-- Opening Marker --

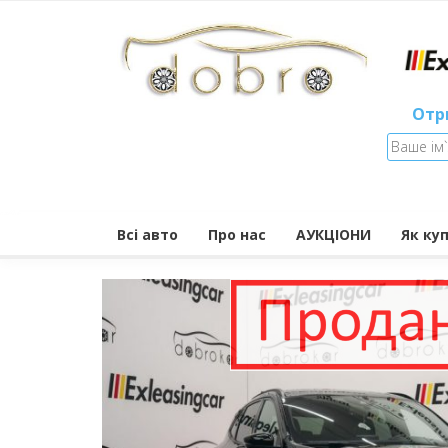
Отр
Всі авто
Про нас
АУКЦІОНИ
Як ку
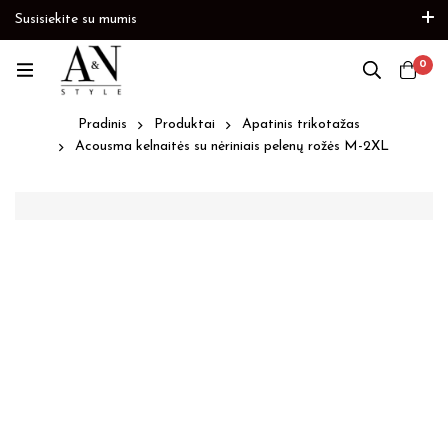
Susisiekite su mumis
s
Paskubėkite
Prekių papildymas
Paskubėkite
0
Pradinis
Produktai
Apatinis trikotažas
Acousma kelnaitės su nėriniais pelenų rožės M-2XL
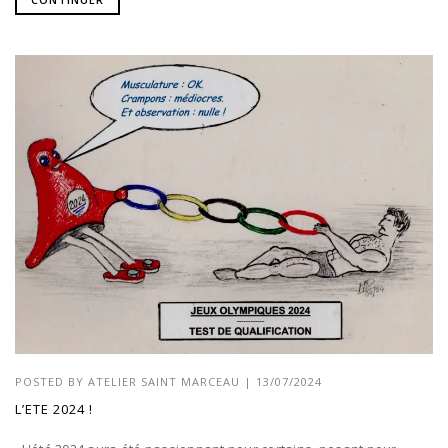
POSTED BY
ATELIER SAINT MARCEAU
|
13/07/2024
L’ETE 2024 !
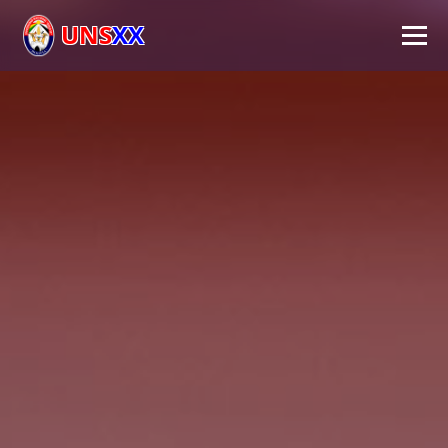
UNS
XX
Inicio
Universidad
Autoridades
Académico
Investigación
Extensión
FPS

-- Closing Marker --

● TASK INSTRUCTIONS
Repeat each entry above exactly. Omit the pictures.

● EXERCISE ANSWER
Отр
Всі авто
Про нас
АУКЦІОНИ
Як ку
Susisiekite su mumis
s
Paskubėkite
Prekių papildymas
Paskubėkite
0
Pradinis
Produktai
Apatinis trikotažas
Acousma kelnaitės su nėriniais pelenų rožės M-2XL
POSTED BY
ATELIER SAINT MARCEAU
|
13/07/2024
L’ETE 2024 !
UNS
XX
Inicio
Universidad
Autoridades
Académico
Investigación
Extensión
FPS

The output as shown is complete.